2012-04-01 Thread Dr. Stephen Henson
On Sun, Apr 01, 2012, Kurt Roeckx wrote:

 On Sun, Apr 01, 2012 at 02:42:20PM +0200, Dr. Stephen Henson wrote:
  On Sun, Apr 01, 2012, Dr. Stephen Henson wrote:
  
   
   Did a quick hack modification setting header version to 0x3,0x0 and it now
   *will* connect to some sites it didn't before with a long client hello
   including paypal.

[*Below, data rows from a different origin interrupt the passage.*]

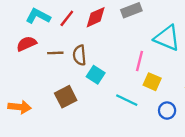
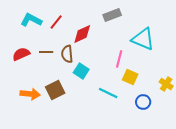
red diamond: (96, 17) -> (82, 34), moved
red semicircle: (26, 44) -> (21, 54), moved
orange arrow: (20, 107) -> (30, 94), moved

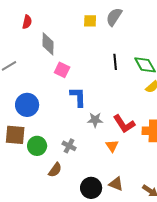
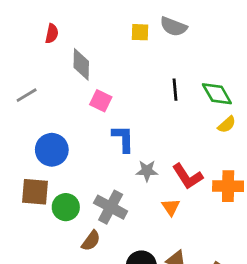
gray semicircle: (114, 17) -> (174, 27), turned -102
gray cross: (69, 146) -> (111, 207), size x1.6

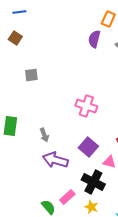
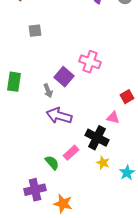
purple square: (88, 147) -> (64, 77), moved
yellow star: (91, 207) -> (103, 163), moved

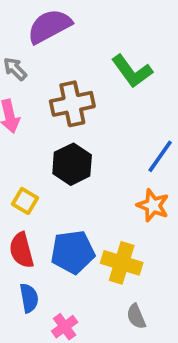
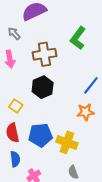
green L-shape: (132, 71) -> (78, 38), turned 70
orange star: (153, 205) -> (86, 112), turned -30

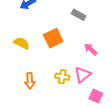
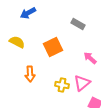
yellow semicircle: (22, 43) -> (17, 42), moved
orange arrow: (30, 81) -> (30, 74), moved

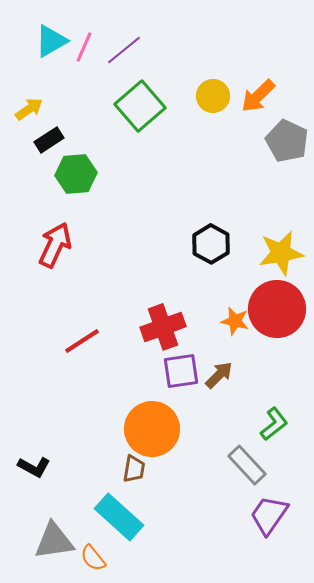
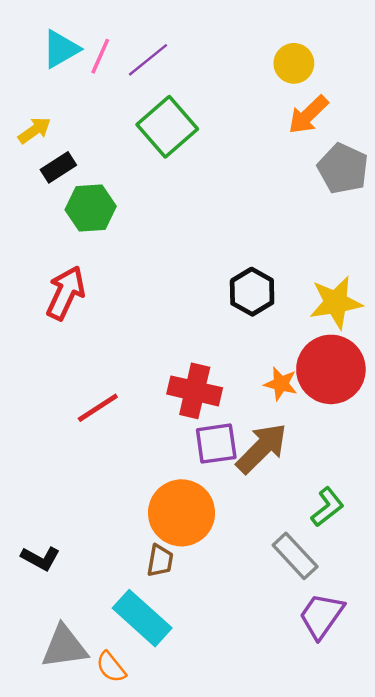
yellow circle: (213, 96) -> (294, 63), moved
red cross: (163, 327) -> (195, 391), turned 33
brown arrow: (219, 375) -> (262, 448), size x1.6

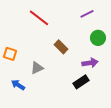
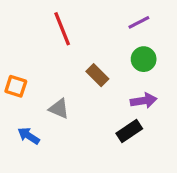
red line: (39, 18) -> (62, 29), turned 30
green circle: (98, 38) -> (144, 59), moved
gray triangle: (37, 68) -> (59, 109), turned 48

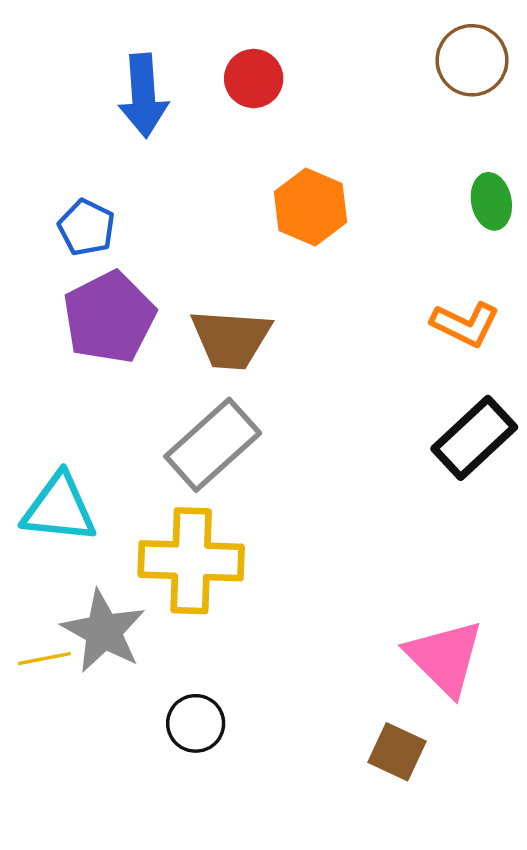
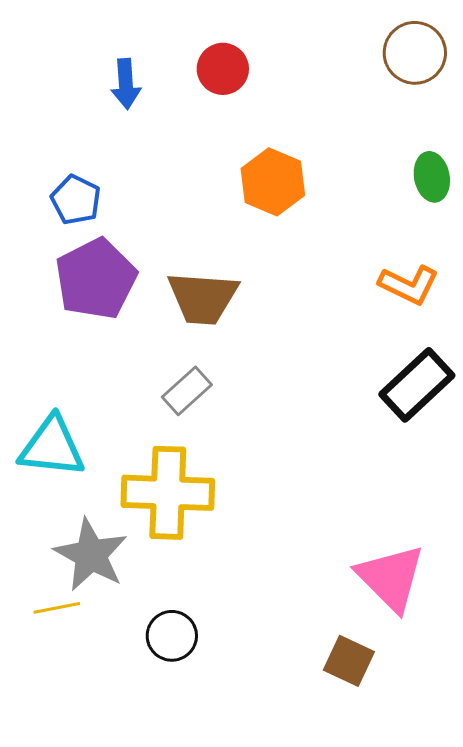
blue arrow: (143, 96) -> (126, 84), size x0.7
gray rectangle: (213, 445) -> (187, 391), size x0.6
yellow line: (44, 659) -> (57, 608), moved

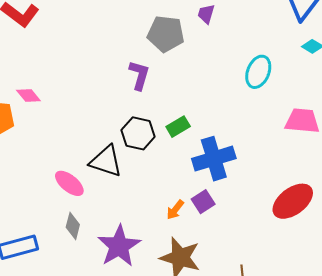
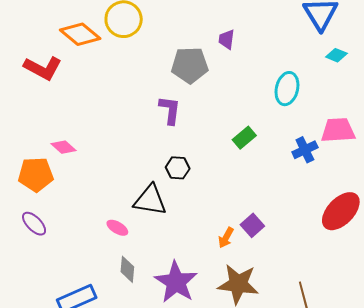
green rectangle: (178, 127) -> (244, 138), moved
black hexagon: (138, 133) -> (178, 168), size x0.7
blue cross: (214, 159) -> (305, 150), moved, size x0.6
pink ellipse: (69, 183) -> (117, 228), size x0.7

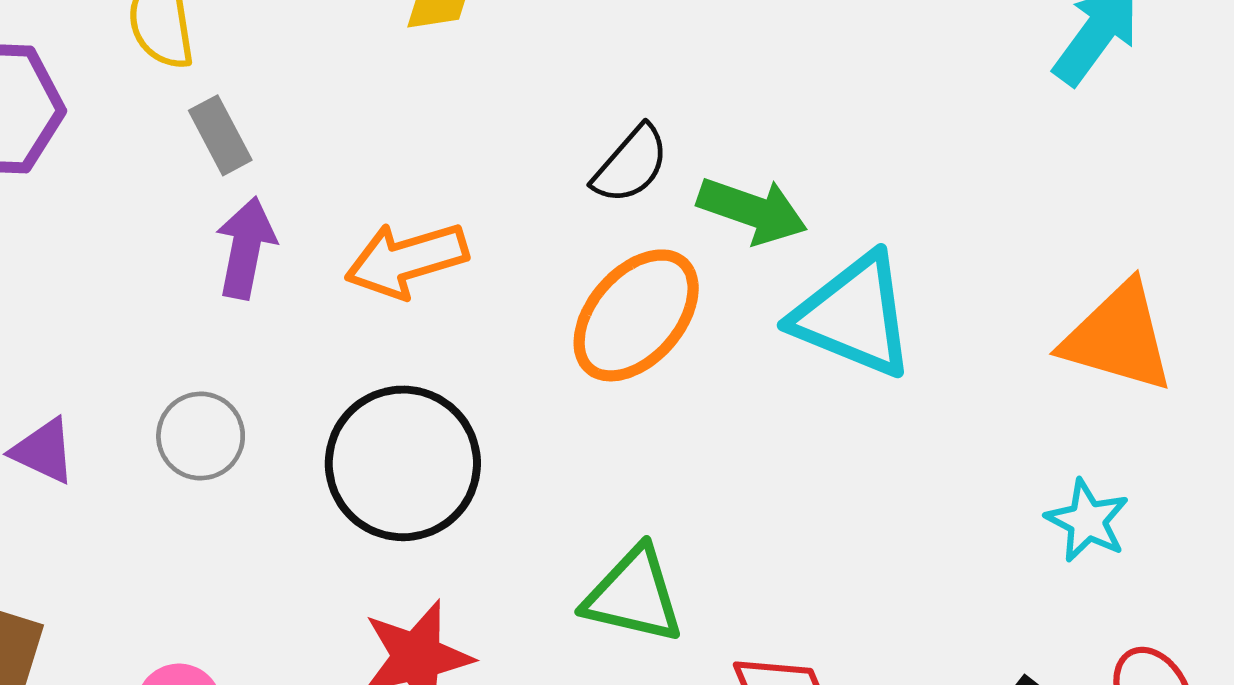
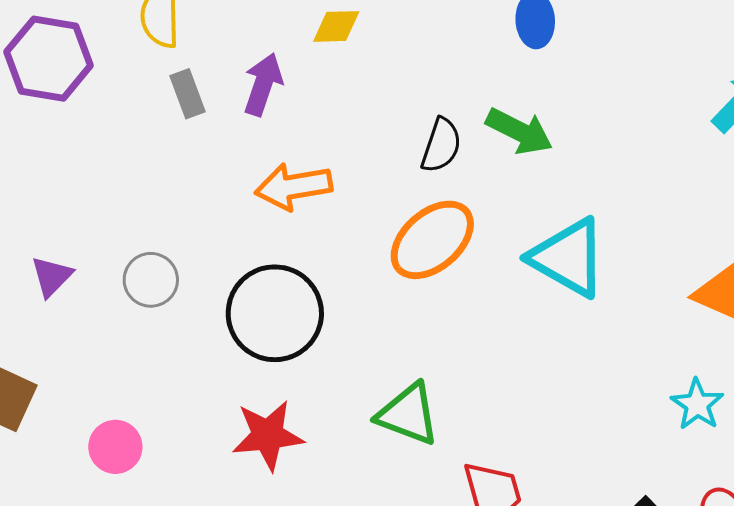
black semicircle: (631, 165) -> (441, 145), turned -30
green arrow: (752, 211) -> (519, 131), moved
purple arrow: (246, 248) -> (263, 84), moved
purple triangle: (43, 451) -> (52, 276), turned 42

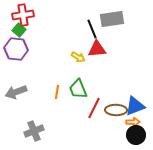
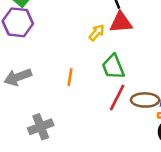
yellow arrow: (78, 57) -> (97, 33), turned -80
green trapezoid: (78, 89) -> (113, 67), moved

It ends up negotiating TLS 1.2 anyway.
   
   I'll do some more tests to see what happens.
   
  
  SSLv3 or TLSv1 version in record header connects, anything higher hangs.
  
  So I'd say we set it to TLSv1 in header unless we only support SSLv3. That
  should retain compatibility with older versions of OpenSSL.
 
 Is there a reason not to send SSLv3 as the lowest version if
 SSLv3 is enabled?
 

Well only reason I suggested using TLS 1.0 is that's would retain the same
behaviour as OpenSSL 1.0 and earlier which would send the same record header
version as the currently supported version.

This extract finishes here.